No changes file available.

Binary packages built by this source

msort: utility for sorting records in complex ways

 msort is a program for sorting files in sophisticated ways. It was originally
 developed for alphabetizing dictionaries of "exotic" languages, for which it
 has been extensively used, but is useful for many other purposes. msort differs
 from typical sort utilities in providing greater flexibility in parsing the
 input into records and identifying key fields and greater control over the
 sort order. Its main distinctive features are:
 .
  o Msort can be used as a command-line program or via a graphical user
    interface that is helpful not only to those who find a complicated command
    line difficult to deal with but also to those unfamiliar with the finer
    points of sorting.
  o Records need not be single lines of text but may be delimited in a number
    of ways.
  o Key fields may be selected by position in the record (counting from the
    beginning or the end), by character ranges (e.g. the key consists of the
    fourth through eighth characters), or by matching a regular expression to
    a tag.
  o For each key an arbitrary sort order may be specified. Msort also
    understands locales.
  o For each key an effectively unlimited number of multigraphs (sequences
    of characters to be treated as a single unit for purposes of sorting,
    "collating elements" in Unicode parlance) of effectively unlimited length
    may be defined.
  o In addition to the usual lexicographic and numerical comparisons, msort
    supports hybrid lexicographic-numeric comparison (for things like filenames
    and section headings, so that, e.g., 2a will precede 10b), random
    comparison, and ordering by angle, date, time, month name, domain name,
    email address, ISO8601 date-time, and string length.
  o Numbers may be in just about any known number system, e.g. Chinese or
    Devanagari.
  o For each key a distinct set of characters may be excluded from
    consideration when sorting in any combination of initial, final, and
    medial position in the key field.
  o For each key a distinct set of regular expression substitutions may be
    defined. These provide the means to make names like McCarthy sort before
    MacCawley, as if McCarthy were spelled MacCarthy as well as to handle the
    rare cases in which a single character is treated for purposes of sorting
    as a sequence, such as German "eszet" sign, which is traditionally sorted
    as if it were ss.
  o Lexicographic keys may be reversed, allowing the construction of reverse
    dictionaries.
  o Any or all keys may be optional.

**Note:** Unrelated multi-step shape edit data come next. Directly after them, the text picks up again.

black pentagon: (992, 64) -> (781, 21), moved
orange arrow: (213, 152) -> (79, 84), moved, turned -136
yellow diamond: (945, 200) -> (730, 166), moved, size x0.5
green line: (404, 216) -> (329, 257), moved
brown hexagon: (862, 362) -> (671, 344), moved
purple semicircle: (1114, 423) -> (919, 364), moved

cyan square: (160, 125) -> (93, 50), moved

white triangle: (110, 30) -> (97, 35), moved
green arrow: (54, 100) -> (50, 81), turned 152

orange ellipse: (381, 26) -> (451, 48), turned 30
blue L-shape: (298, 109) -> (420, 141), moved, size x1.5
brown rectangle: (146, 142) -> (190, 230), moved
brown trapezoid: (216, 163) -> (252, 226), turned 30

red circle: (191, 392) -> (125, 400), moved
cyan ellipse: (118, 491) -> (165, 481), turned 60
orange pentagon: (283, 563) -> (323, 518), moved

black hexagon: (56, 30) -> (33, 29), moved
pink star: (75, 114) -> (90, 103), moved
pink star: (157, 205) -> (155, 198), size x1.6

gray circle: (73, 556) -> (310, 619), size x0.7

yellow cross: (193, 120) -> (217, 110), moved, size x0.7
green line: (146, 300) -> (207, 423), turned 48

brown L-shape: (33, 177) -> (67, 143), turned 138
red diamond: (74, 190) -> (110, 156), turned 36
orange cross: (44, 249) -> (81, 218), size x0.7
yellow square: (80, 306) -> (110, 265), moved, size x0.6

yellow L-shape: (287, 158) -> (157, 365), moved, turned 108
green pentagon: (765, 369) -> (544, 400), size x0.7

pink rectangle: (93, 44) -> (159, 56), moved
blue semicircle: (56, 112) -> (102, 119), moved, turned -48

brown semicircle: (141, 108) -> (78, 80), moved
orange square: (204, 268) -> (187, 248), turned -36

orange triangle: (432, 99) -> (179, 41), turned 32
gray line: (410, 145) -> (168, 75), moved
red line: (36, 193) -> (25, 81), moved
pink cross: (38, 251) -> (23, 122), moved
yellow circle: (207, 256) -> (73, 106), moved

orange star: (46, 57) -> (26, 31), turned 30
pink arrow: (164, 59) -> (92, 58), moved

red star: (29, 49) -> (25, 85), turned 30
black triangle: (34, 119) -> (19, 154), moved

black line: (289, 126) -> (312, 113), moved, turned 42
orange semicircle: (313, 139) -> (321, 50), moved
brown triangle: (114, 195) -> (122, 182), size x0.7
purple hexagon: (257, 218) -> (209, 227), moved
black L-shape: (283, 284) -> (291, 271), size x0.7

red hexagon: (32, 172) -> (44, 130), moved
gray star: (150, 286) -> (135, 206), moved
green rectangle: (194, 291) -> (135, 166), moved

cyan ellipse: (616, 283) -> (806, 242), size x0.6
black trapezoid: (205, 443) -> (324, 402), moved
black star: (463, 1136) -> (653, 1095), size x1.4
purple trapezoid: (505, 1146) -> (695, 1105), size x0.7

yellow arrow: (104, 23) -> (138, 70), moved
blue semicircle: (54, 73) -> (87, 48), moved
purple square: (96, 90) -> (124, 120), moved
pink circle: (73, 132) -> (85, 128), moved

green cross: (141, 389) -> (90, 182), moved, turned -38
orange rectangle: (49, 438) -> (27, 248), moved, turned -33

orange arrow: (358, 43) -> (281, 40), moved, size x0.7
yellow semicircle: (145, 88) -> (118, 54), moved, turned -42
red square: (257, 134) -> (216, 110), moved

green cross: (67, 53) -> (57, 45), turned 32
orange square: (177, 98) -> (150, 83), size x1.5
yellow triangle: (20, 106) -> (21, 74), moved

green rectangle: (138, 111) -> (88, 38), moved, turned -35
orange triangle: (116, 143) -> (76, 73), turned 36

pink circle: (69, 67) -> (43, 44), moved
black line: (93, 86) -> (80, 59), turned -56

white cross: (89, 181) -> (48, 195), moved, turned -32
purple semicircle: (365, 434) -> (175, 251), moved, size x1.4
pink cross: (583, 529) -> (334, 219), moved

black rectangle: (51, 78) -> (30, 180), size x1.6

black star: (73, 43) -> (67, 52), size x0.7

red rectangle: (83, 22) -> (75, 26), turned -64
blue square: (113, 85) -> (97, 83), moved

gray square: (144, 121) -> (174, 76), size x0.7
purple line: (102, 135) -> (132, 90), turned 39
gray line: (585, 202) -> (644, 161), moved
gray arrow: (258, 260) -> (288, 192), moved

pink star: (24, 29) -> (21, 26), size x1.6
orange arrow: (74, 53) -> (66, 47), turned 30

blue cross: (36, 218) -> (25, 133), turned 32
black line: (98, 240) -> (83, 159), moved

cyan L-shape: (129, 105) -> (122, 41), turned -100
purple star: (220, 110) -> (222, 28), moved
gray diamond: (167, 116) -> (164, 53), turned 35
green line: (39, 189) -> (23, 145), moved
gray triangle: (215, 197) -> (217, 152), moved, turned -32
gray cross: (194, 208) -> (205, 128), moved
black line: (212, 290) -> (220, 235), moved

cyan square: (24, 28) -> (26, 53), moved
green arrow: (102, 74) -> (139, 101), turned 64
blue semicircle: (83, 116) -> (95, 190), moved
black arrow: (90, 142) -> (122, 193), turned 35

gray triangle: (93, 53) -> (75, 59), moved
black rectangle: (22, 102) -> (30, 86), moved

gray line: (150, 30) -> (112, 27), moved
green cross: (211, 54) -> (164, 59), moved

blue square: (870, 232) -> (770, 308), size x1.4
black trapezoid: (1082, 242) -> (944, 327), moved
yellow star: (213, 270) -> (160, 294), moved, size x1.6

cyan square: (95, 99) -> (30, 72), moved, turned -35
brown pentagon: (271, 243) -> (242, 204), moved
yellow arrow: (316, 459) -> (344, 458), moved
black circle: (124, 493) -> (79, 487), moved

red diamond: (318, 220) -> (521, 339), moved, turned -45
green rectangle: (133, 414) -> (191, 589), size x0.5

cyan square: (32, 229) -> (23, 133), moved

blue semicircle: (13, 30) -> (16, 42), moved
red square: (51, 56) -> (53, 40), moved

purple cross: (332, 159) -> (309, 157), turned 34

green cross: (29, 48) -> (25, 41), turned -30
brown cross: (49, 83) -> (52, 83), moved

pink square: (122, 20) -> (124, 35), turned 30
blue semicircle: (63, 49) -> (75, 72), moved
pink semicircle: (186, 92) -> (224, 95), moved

For optional keys, the user may specify
    how records missing the key field should compare to records in which the
    key field is present.
  o A choice of sorting algorithms with different properties is provided.
 .
 msort understands UTF-8 Unicode. Unicode may be used anywhere that text is
 entered: in the text to be sorted, in sort order and exclusion definitions,
 as a field or record separator, or as a field tag. Full Unicode
 case-folding is available.

msort-gui: tcl/tk gui for msort utility

 msort-gui is a frontend for msort utility. It is helpful not only to those
 who find a complicated command line difficult to deal with but also to
 those unfamiliar with the finer points of sorting.